> So 16 years ago it has been shown that advertising for your own brand name is worthless.
Chanel and every fashion brand that has a reall business in selling stink, Coca Cola, evian, Mercedes, JP Morgan ... We could list them all day. In fact just about all companies that rely on brand perception. All of them Beg to differ
with that. And they have market cap that backs that view.
Glossy magazines, television, fancy Cinema ads, Point of Sale, event sponsorship. Nothing online. Ever. At least that I'm aware of and who can miss their advertising without which they have zero business.
Especially consider the stunning success that is Chanel selling $100+ bottles of stink that literally has a manufacturing and delivery cost of cents each. Cost of goods sold is a little higher than that when they include the brand marketing. Without it, not doing much business. Elon Musk has achieved the same, not stupid fashion shows but he is a media event and it reinforces Tesla's brand - that's brand marketing. He's brilliant at it. It's been weeks since a huge Musk media circus, he's hired the onion writers too, must be one worth millions coming up in your favourite news source soon...

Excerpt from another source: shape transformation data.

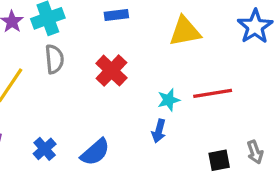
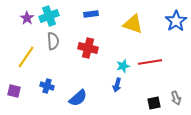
yellow triangle: (185, 31) -> (133, 24), turned 30
red cross: (111, 71) -> (88, 48), turned -30
blue cross: (45, 149) -> (47, 86), moved, turned -32

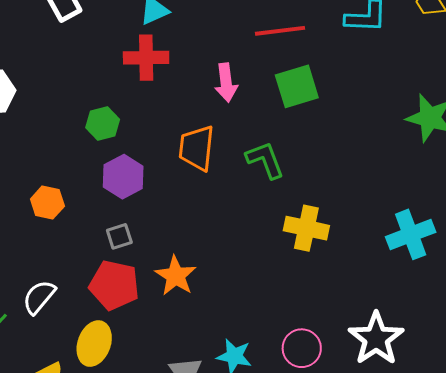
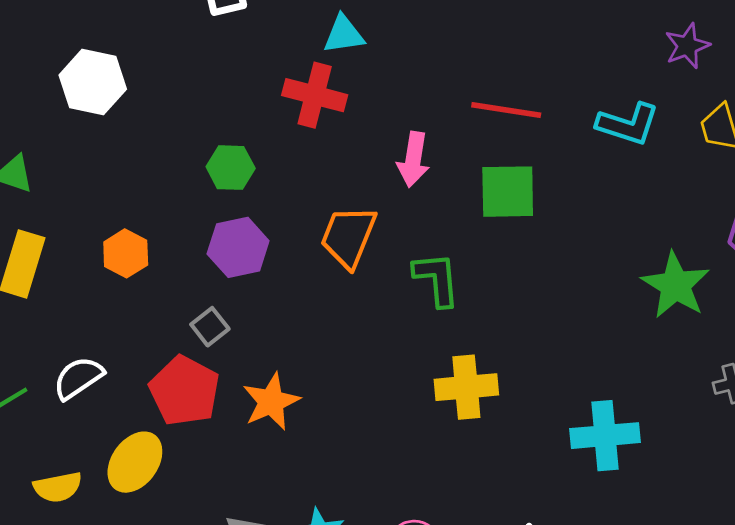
yellow cross: (306, 228) -> (466, 387), turned -33
gray square: (119, 236) -> (210, 327), turned -36

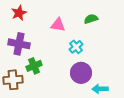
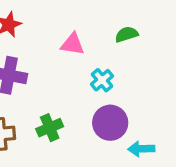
green cross: (34, 66) -> (50, 128), moved

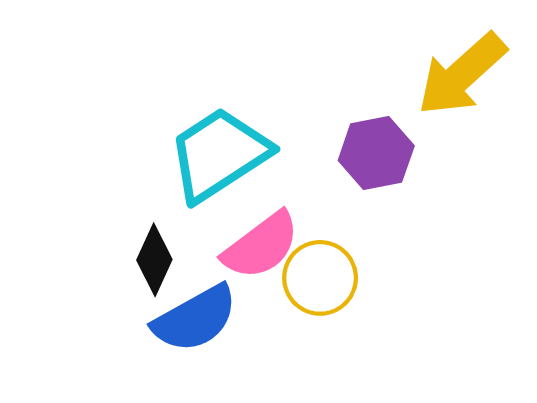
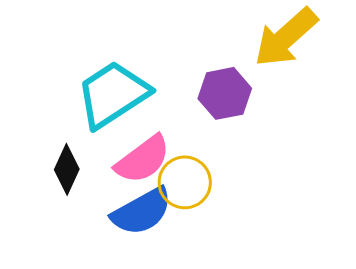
blue semicircle: (195, 319) -> (142, 211), moved

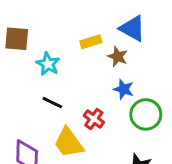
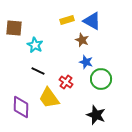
yellow rectangle: (91, 42) -> (67, 20), moved

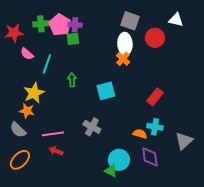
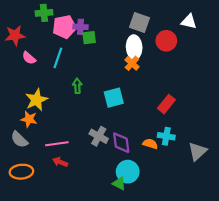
green cross: (41, 24) -> (44, 13), moved
pink pentagon: (60, 25) -> (64, 27), turned 30
green square: (73, 39) -> (89, 38), moved
cyan line: (47, 64) -> (58, 58), moved
purple diamond: (150, 157) -> (121, 143), moved
orange ellipse: (20, 160) -> (21, 172), turned 40

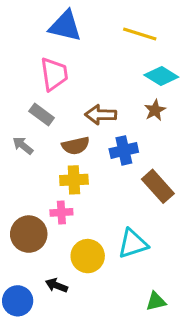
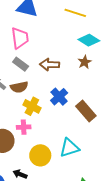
gray rectangle: (42, 114) -> (21, 64), moved
brown semicircle: (76, 146) -> (19, 87), moved
blue cross: (124, 150) -> (59, 97), moved, turned -30
yellow cross: (74, 180) -> (32, 106), turned 30

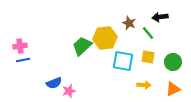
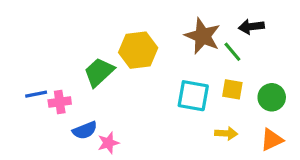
brown star: (129, 23) -> (203, 36), size x1.6
yellow hexagon: (105, 38) -> (138, 50), moved
pink cross: (20, 46) -> (60, 102), moved
green trapezoid: (82, 46) -> (99, 72), moved

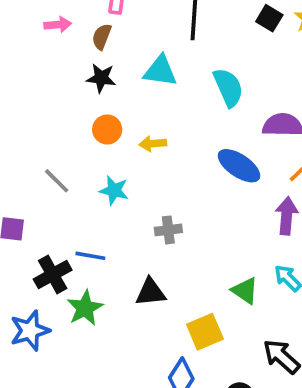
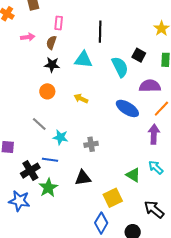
black square: (269, 18) -> (139, 55), moved
orange circle: (107, 129) -> (47, 91), moved
yellow arrow: (153, 144) -> (81, 99), turned 32
gray line: (57, 181) -> (39, 124), moved
cyan star: (114, 190) -> (60, 137), moved
blue star: (30, 331) -> (19, 201), turned 30

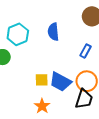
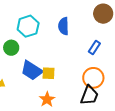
blue trapezoid: (60, 82) -> (32, 70), moved

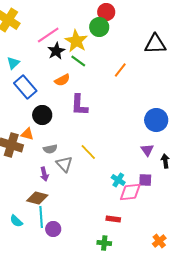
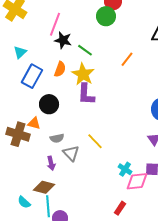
pink line: (48, 35) -> (55, 24), turned -35
yellow star: (76, 41) -> (83, 74), moved
black star: (56, 51) -> (63, 40), turned -30
orange semicircle: (62, 80) -> (60, 69), moved, turned -42
blue rectangle: (25, 87) -> (32, 76), turned 70
red rectangle: (113, 219) -> (120, 208), turned -64
cyan semicircle: (16, 221) -> (24, 202), moved

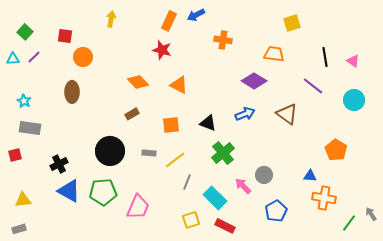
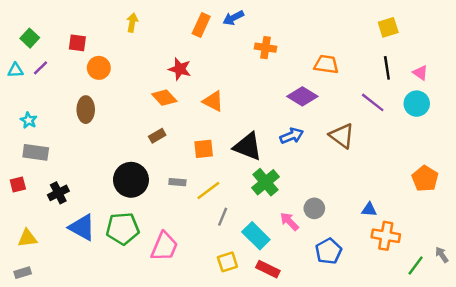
yellow square: (292, 23) -> (388, 27), moved
red star: (162, 50) -> (180, 69), moved
cyan circle: (354, 100) -> (417, 104), moved
black triangle: (208, 123) -> (248, 146), size x1.5
orange pentagon: (336, 150) -> (425, 179), moved
black cross: (59, 164) -> (58, 193), moved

> Yet still in 2019, when I google for "Amazon" I see an Amazon ad?
It's funny, I tried the same experiment and saw no ad. Also tried ebay, no ad. I wonder how they're preventing other people from bidding that search term up.
I think your answer is in your comment. Why would the digital marketing guys at Amazon say that their advertising doesn't work and their budget should be cut? They want a bigger budget with more responsibility, not less!

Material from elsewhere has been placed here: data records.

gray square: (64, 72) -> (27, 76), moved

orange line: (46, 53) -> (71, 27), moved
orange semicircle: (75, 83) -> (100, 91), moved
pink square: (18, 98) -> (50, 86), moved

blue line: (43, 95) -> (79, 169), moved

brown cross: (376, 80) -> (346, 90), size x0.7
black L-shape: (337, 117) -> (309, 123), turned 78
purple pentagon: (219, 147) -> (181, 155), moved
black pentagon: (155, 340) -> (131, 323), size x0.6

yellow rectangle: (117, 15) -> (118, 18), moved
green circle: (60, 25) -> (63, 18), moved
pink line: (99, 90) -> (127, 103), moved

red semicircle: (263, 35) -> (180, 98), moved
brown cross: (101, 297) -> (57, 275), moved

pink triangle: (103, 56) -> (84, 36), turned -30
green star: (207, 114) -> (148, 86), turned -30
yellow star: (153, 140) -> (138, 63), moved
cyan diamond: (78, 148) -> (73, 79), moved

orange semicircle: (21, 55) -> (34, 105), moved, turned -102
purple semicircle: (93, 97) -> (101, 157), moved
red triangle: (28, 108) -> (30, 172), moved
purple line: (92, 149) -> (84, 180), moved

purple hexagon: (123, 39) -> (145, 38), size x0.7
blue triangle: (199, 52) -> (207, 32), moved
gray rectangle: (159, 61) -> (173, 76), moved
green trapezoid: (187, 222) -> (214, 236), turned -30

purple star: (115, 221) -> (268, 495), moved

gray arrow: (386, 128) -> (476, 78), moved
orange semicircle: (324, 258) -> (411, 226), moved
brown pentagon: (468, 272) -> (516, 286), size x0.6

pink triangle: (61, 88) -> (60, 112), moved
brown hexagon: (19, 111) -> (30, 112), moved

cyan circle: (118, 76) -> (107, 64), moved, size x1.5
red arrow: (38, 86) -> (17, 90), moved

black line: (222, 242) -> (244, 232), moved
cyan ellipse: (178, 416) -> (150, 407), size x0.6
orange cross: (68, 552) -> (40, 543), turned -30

Unlike most companies, Amazon can easily track ad display or click to purchase. While they still can't establish causality (you might have bought it even without the ad), it's still fairly easy for them to calculate if the ads are worth it.

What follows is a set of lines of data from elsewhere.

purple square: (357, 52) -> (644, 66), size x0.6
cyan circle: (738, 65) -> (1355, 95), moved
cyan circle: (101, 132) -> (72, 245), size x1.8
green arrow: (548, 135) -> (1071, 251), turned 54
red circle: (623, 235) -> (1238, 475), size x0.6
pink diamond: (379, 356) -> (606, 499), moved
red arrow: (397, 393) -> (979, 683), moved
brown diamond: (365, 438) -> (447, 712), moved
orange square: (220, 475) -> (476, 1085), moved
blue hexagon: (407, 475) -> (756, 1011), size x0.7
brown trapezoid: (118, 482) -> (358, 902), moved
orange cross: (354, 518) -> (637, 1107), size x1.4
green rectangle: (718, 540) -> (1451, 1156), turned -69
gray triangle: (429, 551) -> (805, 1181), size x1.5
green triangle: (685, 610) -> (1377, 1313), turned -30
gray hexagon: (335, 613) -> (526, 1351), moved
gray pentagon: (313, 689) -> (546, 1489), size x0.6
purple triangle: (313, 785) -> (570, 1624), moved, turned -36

When you have Amazon's scale, you can easily do geo-controlled lift studies like the ones mentioned in the articles to get a pretty good estimate of the incremental ROAS.
Yet still in 2019, when I google for "Amazon" I see an Amazon ad?
Color me skeptical.
I doubt the marketing guys at the worlds biggest companies are that out of touch with reality.
Would love to know why they do it though.